System uname: 2.6.15-gentoo i686 Intel(R) Pentium(R) M processor 1.60GHz

Gentoo Base System version 1.12.0_pre13

dev-lang/python:     2.3.5-r2, 2.4.2

sys-apps/sandbox:    1.2.17

sys-devel/autoconf:  2.13, 2.59-r7

sys-devel/automake:  1.4_p6, 1.5, 1.6.3, 1.7.9-r1, 1.8.5-r3, 1.9.6-r1

sys-devel/binutils:  2.16.1-r1

sys-devel/libtool:   1.5.22

virtual/os-headers:  2.6.11-r3

ACCEPT_KEYWORDS="x86 ~x86"

AUTOCLEAN="yes"

CBUILD="i686-pc-linux-gnu"

CFLAGS="-march=i686 -O2 -pipe"

CHOST="i686-pc-linux-gnu"

CONFIG_PROTECT="/etc /usr/kde/2/share/config /usr/kde/3.4/env /usr/kde/3.4/share/config /usr/kde/3.4/shutdown /usr/kde/3.5/env /usr/kde/3.5/share/config /usr/kde/3.5/shutdown /usr/kde/3/share/config /usr/lib/X11/xkb /usr/lib/mozilla/defaults/pref /usr/share/config /var/qmail/control"

CONFIG_PROTECT_MASK="/etc/gconf /etc/splash /etc/terminfo /etc/env.d"

CXXFLAGS="-march=i686 -O2 -pipe"

DISTDIR="/usr/portage/distfiles"

FEATURES="autoconfig ccache distlocks sandbox sfperms strict userpriv usersandbox"

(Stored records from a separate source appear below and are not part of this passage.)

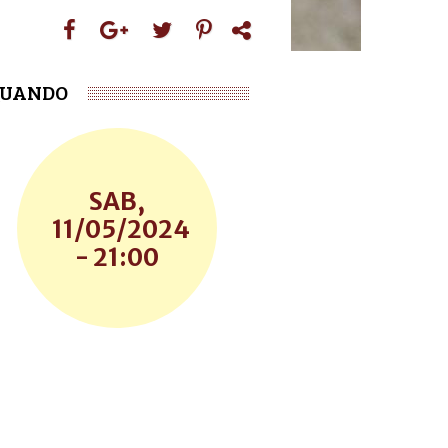
UANDO
SAB,
11/05/2024
- 21:00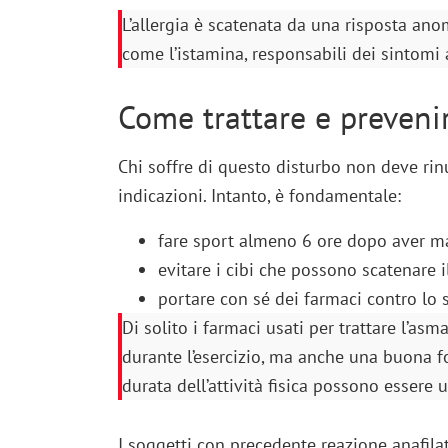
L’allergia è scatenata da una risposta an
come l’istamina, responsabili dei sintomi a
Come trattare e preveni
Chi soffre di questo disturbo non deve rinun
indicazioni. Intanto, è fondamentale:
fare sport almeno 6 ore dopo aver m
evitare i cibi che possono scatenare i
portare con sé dei farmaci contro lo s
Di solito i farmaci usati per trattare l’as
durante l’esercizio, ma anche una buona fo
durata dell’attività fisica possono essere ut
I soggetti con precedente reazione anafilatt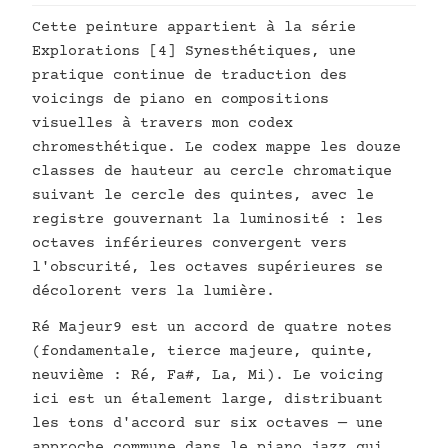
Cette peinture appartient à la série
Explorations [4] Synesthétiques, une
pratique continue de traduction des
voicings de piano en compositions
visuelles à travers mon codex
chromesthétique. Le codex mappe les douze
classes de hauteur au cercle chromatique
suivant le cercle des quintes, avec le
registre gouvernant la luminosité : les
octaves inférieures convergent vers
l'obscurité, les octaves supérieures se
décolorent vers la lumière.
Ré Majeur9 est un accord de quatre notes
(fondamentale, tierce majeure, quinte,
neuvième : Ré, Fa#, La, Mi). Le voicing
ici est un étalement large, distribuant
les tons d'accord sur six octaves — une
approche commune dans le piano jazz qui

GENTOO_MIRRORS=" #http://pandemonium.tiscali.de/pub/gentoo/ http://gentoo.mirrors.easynews.com/linux/gentoo/ http://distfiles.gentoo.org http://www.ibiblio.org/pub/Linux/distributions/gentoo"

MAKEOPTS="-j2"

PKGDIR="/usr/portage/packages"

PORTAGE_TMPDIR="/var/tmp"

PORTDIR="/usr/portage"

PORTDIR_OVERLAY="/usr/local/overlay"

SYNC="rsync://rsync.europe.gentoo.org/gentoo-portage"

USE="x86 X acl aim alsa apm arts audiofile avi bash-completition berkdb bitmap-fonts bluetooth bmp bzip2 cdb cdinstall cdr crypt dbus dcpi dlload dvd dvdr eds emacs emboss encode exif expat fam ffmpeg foomaticdb fortran ftp gdbm gif glut gmp gpm gstreamer gtk2 hal idn ieee80211 imlib ipv6 ivman java jpeg kde lcms libg++ libwww lua mad mikmod mmx mng motif mozilla mp3 mpeg ncurses nls ogg oggvorbis opengl pam pcmcia pcre pdflib perl php png python qt quicktime readline sdl smartcard spell ssl symlink tcpd tiff truetype truetype-fonts type1-fonts udev unicode usb vorbis win32codecs xine xml2 xmms xpm xv xvid yahoo zlib elibc_glibc kernel_linux userland_GNU"

Unset:  ASFLAGS, CTARGET, LANG, LC_ALL, LDFLAGS, LINGUAS

I would really appreciate any help because I dont understand why it stopped working.  :Confused: 

----------

## de-fiese-moeps

Ok solved it somehow...

Now it seems to work correctly again was a misscofigurated .config and some small problems with the speedstep module- built it in the kernel now and i've got all I want...

Thx 4 reading anyway.

----------

## AnubisTheKing

Can you please be a little bit mor precise? Untill now i used the gnome aplet for cpufrequency scaling. But now i want to try cpufreqd and i got the same error as you. The deamon is running and scaling my cpu frequency according to the rules i set, but it would be fine to be able to set the deamon to manua mode sometimes. But everytime i use cpufeqd-get or cpufreqd-set i got "no cpufreqd socket found". As the scaling is funktion properly i think it has nothing to do with my kernel. So did you change anything else to get it run?

AnubisTheKing

----------

## de-fiese-moeps

Well, to be honest cpufreqd isn't working on my Laptop  :Embarassed: , but I used the /etc/acpi/actions/pmg_switch_runlevel.sh script for changing my Frequency with cpufreq-set, depending on the runlevel I use. And with the ondemand, userspace or conservative govenors my Frequency is manged aswell. Not far as good as with cpufreqd. But still with a acceptable result. My cpufreqd isnt starting, behaving as mentioned in the first post. What a pitty that some days before my fan stopped working, thats why I'm using lowest frequency atm.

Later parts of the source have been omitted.